Hello there, Leslie,
I had a distant memory of this poem (from the long-ago days when I
used to date a poet), and with a bit of rooting around in both my
memory and a few databases, I came up with it...it's a 1963 poem
titled Infirmary, by Theodore Roethke.
The poem is copyright, of course, but the last line of the poem is:
HOW BODY SPIRIT SLOWLY DOES UNWIND
UNTIL WE ARE PURE SPIRIT AT THE END
You can find the full text in:
THE NEW YORKER BOOK OF POEMS
There is a reference to the poem's recitation in the episode of the
West Wing entitled "Faith Based Initiative", here:
In "Faith Based Initiative", Bartlet recites the following: "How body
from spirit does slowly unwind until we are pure spirit at the end."

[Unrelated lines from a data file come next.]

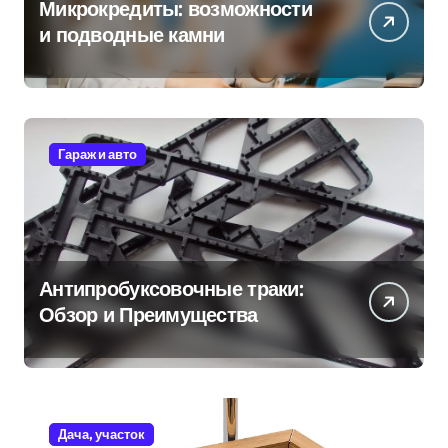
Микрокредиты: возможности
и подводные камни
Гараж и авто
Антипробуксовочные траки:
Обзор и Преимущества
Дача, участок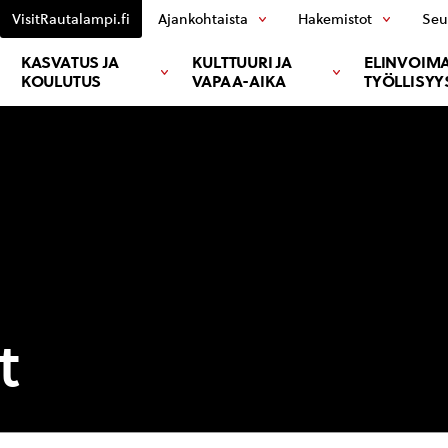
VisitRautalampi.fi
Ajankohtaista
Hakemistot
Seu
KASVATUS JA
KULTTUURI JA
ELINVOIMA
KOULUTUS
VAPAA-AIKA
TYÖLLISYY
t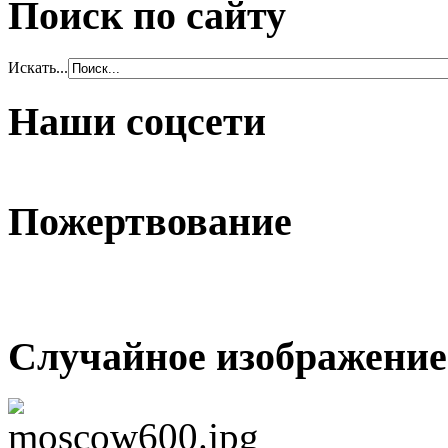
Поиск по сайту
Искать...
Наши соцсети
Пожертвование
Случайное изображение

What do we know about where that might have come from?
This was used in Al Gore's Memorial for Senator Albert Gore Senior
described as "in the words of the poet". But no poet was named.

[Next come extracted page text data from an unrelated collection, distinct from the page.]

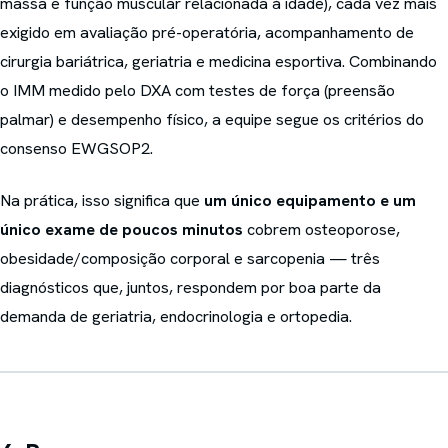
massa e função muscular relacionada à idade), cada vez mais
exigido em avaliação pré-operatória, acompanhamento de
cirurgia bariátrica, geriatria e medicina esportiva. Combinando
o IMM medido pelo DXA com testes de força (preensão
palmar) e desempenho físico, a equipe segue os critérios do
consenso EWGSOP2.
Na prática, isso significa que
um único equipamento e um
único exame de poucos minutos
cobrem osteoporose,
obesidade/composição corporal e sarcopenia — três
diagnósticos que, juntos, respondem por boa parte da
demanda de geriatria, endocrinologia e ortopedia.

We asked "Anyone know where he might have gotten it from or what the
original was?" and Celina Rodriguez-Mendieta emailed us that the poet
was Theodore Roethke and "The poem is 'Infirmity', published in 1964"
after Roethke's death in 1963. "Infirmity" is listed in The Table of
Contents of The Collected Poems of Theodore Roethke
Hope that does the trick...let me know if you need any additional information.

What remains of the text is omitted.